Читать книгу Расплата - Иероним Ясинский - Страница 1
ОглавлениеI
…Грохот мостовой оглушил Кривцову. Она была как в чаду. По широким панелям сновали группы женщин и мужчин. Далёкие фасады многоэтажных домов расплывались в сумраке, багровый блеск на окнах потухал. Лазурь высокого небосвода меркла. Веяло сыростью.
Хозяйка меблированных комнат, куда попала Кривцова, с любопытством осмотрела новую жилицу и внимательным взглядом окинула её чемоданчик и саквояж с бронзовой отделкой.
Кривцовой было лет двадцать с небольшим. У неё были узкие плечи, худощавое лицо, с тёмными бровями и густыми ресницами, светло-золотистые волосы. Рост высокий, но сложение «воздушное», заставляющее иногда принимать женщин за девочек, руки тонкие; и она держала локти близко к телу, слегка наклонив голову, что придавало ей беспомощный вид. Однако, говорила она энергично, тем тоном, каким приказывают, громко и ясно…
Хозяйка, учтиво спросила у Кривцовой документ. Та вынула его из саквояжа.
– Тепер ошен мноко строкости, – пояснила хозяйка с улыбкой.
– Мне всё равно…
– Ви нишево не будете сказать больше?
– Мне нужно узнать адрес вот этого господина…
Она вырвала из книжки листок и написала на нём: «Николай Петрович Ракович».
– Вот! Это к часу… Завтра…
– Ошен карашо, мадам… Адьё, мадам!
Кривцова заперлась на замок, положила под подушку саквояж, туго набитый сериями и сторублёвыми бумажками, и новенький револьвер, и заснула глубоким сном…
Во сне грохот мостовой казался ей громыханием поезда.
II
Над кроватью, на стене, высокой и пустынной, играл бледный луч солнца, отражённый от противоположного дома.
Кривцова, проснувшись, не сейчас могла дать себе отчёт, где она. Она с недоумением смотрела на стену. Пёстрые грёзы как вспугнутая стая птиц мчались перед нею, быстро исчезая в блеске дня. Милое лицо её подруги, Вареньки Софронович, только что сидевшей с нею в пансионском дортуаре, где ряды кроватей тонули в мутной волне предутреннего света, и где кто-то бредил, меж тем как деревья точно призраки уныло глядели со двора, мгновенно растаяло как клочок тумана. Кривцова провела рукой по глазам, со страхом повернула голову. Огромное окно сияло ярко. Тогда мысль, что она в Петербурге, вдруг мелькнула в её сознании.
Она стала одеваться.
Был полдень.
III
А Ракович – тот самый, адрес которого хотела знать Кривцова, – нетерпеливо ходил, в это время, по своему кабинету. Он был один в квартире. Домашние его жили на даче. Он приехал в город, чтоб быть с докладом у начальника.

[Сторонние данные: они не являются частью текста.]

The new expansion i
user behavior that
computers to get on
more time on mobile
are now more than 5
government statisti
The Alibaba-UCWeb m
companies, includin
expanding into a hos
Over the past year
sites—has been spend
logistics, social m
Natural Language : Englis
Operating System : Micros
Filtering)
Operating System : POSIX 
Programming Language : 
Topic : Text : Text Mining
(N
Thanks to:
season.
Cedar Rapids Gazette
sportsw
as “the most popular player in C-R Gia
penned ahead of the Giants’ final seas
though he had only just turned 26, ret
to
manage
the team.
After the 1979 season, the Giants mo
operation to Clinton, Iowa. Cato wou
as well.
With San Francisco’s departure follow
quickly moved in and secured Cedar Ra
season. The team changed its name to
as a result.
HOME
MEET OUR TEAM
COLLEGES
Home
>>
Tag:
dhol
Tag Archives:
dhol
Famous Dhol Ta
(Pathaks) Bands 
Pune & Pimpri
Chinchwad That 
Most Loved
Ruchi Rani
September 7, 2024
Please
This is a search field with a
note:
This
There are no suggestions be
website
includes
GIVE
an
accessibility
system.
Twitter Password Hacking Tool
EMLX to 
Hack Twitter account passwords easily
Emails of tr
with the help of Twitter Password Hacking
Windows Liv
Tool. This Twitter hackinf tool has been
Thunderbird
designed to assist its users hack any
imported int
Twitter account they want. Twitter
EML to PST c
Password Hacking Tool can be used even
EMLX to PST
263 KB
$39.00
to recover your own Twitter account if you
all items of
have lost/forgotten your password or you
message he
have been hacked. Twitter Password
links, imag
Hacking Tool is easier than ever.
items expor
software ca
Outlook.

Кабинет имел вид скорее будуара, чем комнаты делового человека. Белые шторы, собранные в пышные складки, кокетливо выглядывали из-под зелёных подзоров. Письменный стол был заставлен множеством больших и маленьких фотографий, в бронзовых и бархатных рамках. В ореховом шкафу пылилась груда французских романов. Ковёр пестрел в большом трюмо. Картины изображали красавиц: у одной тело чересчур розовое, а у другой чересчур жёлтое. Стоял запах туалетной воды и пудры.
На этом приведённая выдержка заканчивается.